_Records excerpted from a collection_
══════════

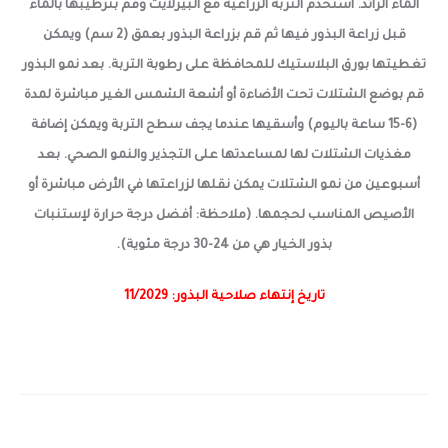
الماء الزائد. أستخدم التربة الزراعية مع البيرلايت وقم بترطيبها بالماء
قبل زراعة البذور فيها ثم قم بزراعة البذور بعمق (2 سم) ويمكن
تغطيتها بورق البلاستيك للمحافظة على رطوبة التربة. بعد نمو البذور
قم بوضع الشتلات تحت الأضاءة أو أشعة الشمس الغير مباشرة لمدة
(6-15 ساعة باليوم) وأسقيها عندما يجف سطح التربة ويمكن إضافة
مغذيات الشتلات لها لمساعدتها على التجذير والنمو الصحي. بعد
أسبوعين من نمو الشتلات يمكن نقلها لزراعتها في الأرض مباشرة أو
الأصيص المناسب لحجمها. (ملاحظة: أفضل درجة حرارة لإستنبات
بذور الخيار هي من 24-30 درجة مئوية).
تاريخ إنتهاء صلاحية البذور: 11/2029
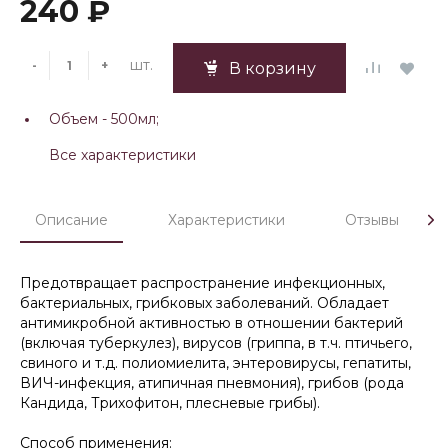
240 ₽
шт.
-
+
В корзину
Объем -
500мл;
Все характеристики
Описание
Характеристики
Отзывы
Предотвращает распространение инфекционных,
бактериальных, грибковых заболеваний. Обладает
антимикробной активностью в отношении бактерий
(включая туберкулез), вирусов (гриппа, в т.ч. птичьего,
свиного и т.д. полиомиелита, энтеровирусы, гепатиты,
ВИЧ-инфекция, атипичная пневмония), грибов (рода
Кандида, Трихофитон, плесневые грибы).
Способ применения:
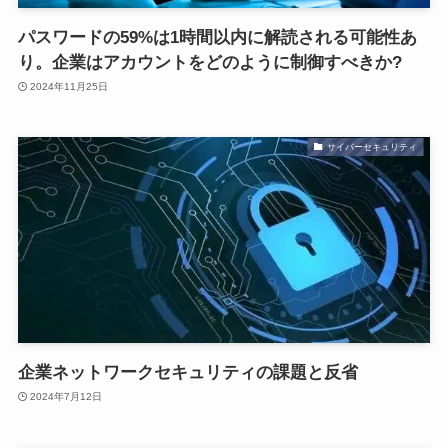
パスワードの59%は1時間以内に解読される可能性あ
り。企業はアカウントをどのように制御すべきか?
2024年11月25日
サイバーセキュリティ
企業ネットワークセキュリティの課題と反省
2024年7月12日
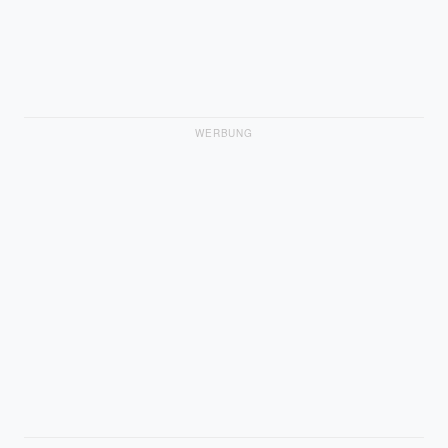
WERBUNG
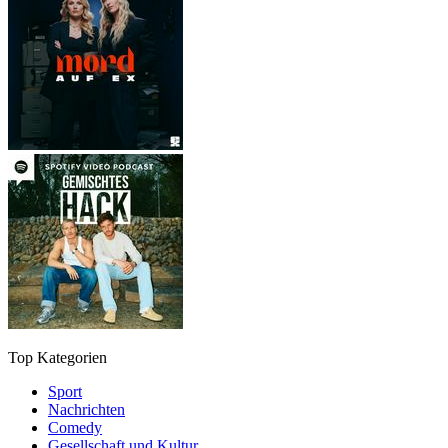
Top Kategorien
Sport
Nachrichten
Comedy
Gesellschaft und Kultur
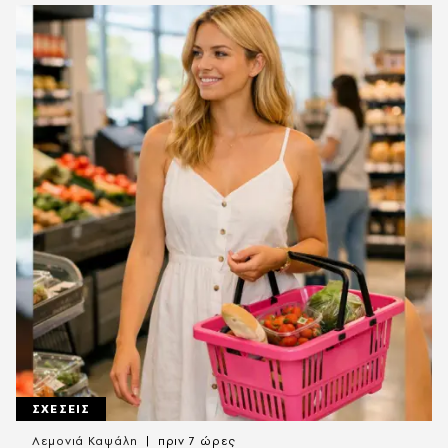
ΣΧΕΣΕΙΣ
Λεμονιά Καψάλη
πριν 7 ώρες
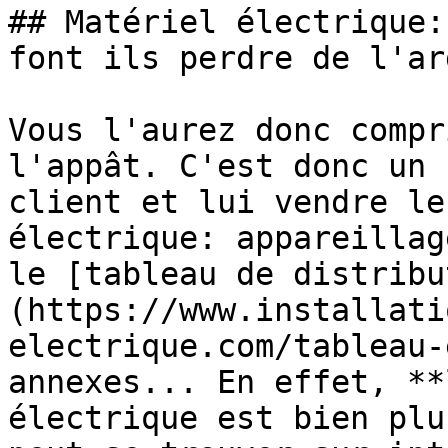
## Matériel électrique:
font ils perdre de l'ar
Vous l'aurez donc compr
l'appât. C'est donc un 
client et lui vendre le
électrique: appareillag
le [tableau de distribu
(https://www.installati
electrique.com/tableau-
annexes... En effet, **
électrique est bien plu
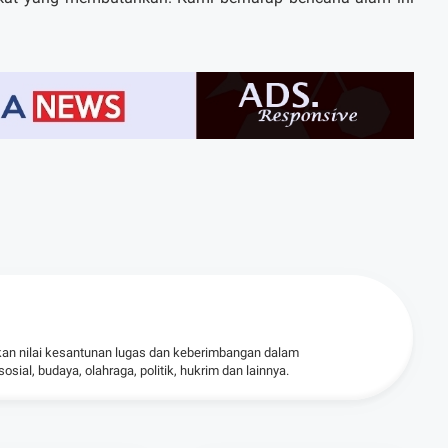
)
kan nilai kesantunan lugas dan keberimbangan dalam
ial, budaya, olahraga, politik, hukrim dan lainnya.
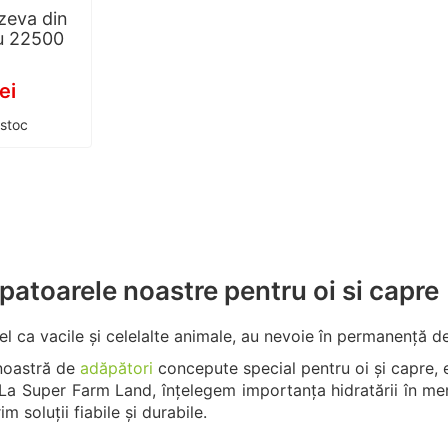
zeva din
ru 22500
ei
 stoc
atoarele noastre pentru oi si capre
a fel ca vacile și celelalte animale, au nevoie în permanență
noastră de
adăpători
concepute special pentru oi și capre, e
La Super Farm Land, înțelegem importanța hidratării în mențin
im soluții fiabile și durabile.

══════════

For this exercise, transcribe exactly the part of the records above that opens with the line containing "企業ネットワークセキュリティの課題と反省" and closes with the one containing "atoarele noastre pentru oi si capre". Pictures are not part of the copy.

企業ネットワークセキュリティの課題と反省
2024年7月12日
WERBUNG
Top Kategorien
Sport
Nachrichten
Comedy
Gesellschaft und Kultur
ΣΧΕΣΕΙΣ
Λεμονιά Καψάλη
πριν 7 ώρες
## Matériel électrique:
font ils perdre de l'ar
Vous l'aurez donc compr
l'appât. C'est donc un 
client et lui vendre le
électrique: appareillag
le [tableau de distribu
(https://www.installati
electrique.com/tableau-
annexes... En effet, **
électrique est bien plu
)
kan nilai kesantunan lugas dan keberimbangan dalam
ial, budaya, olahraga, politik, hukrim dan lainnya.
zeva din
ru 22500
ei
 stoc
atoarele noastre pentru oi si capre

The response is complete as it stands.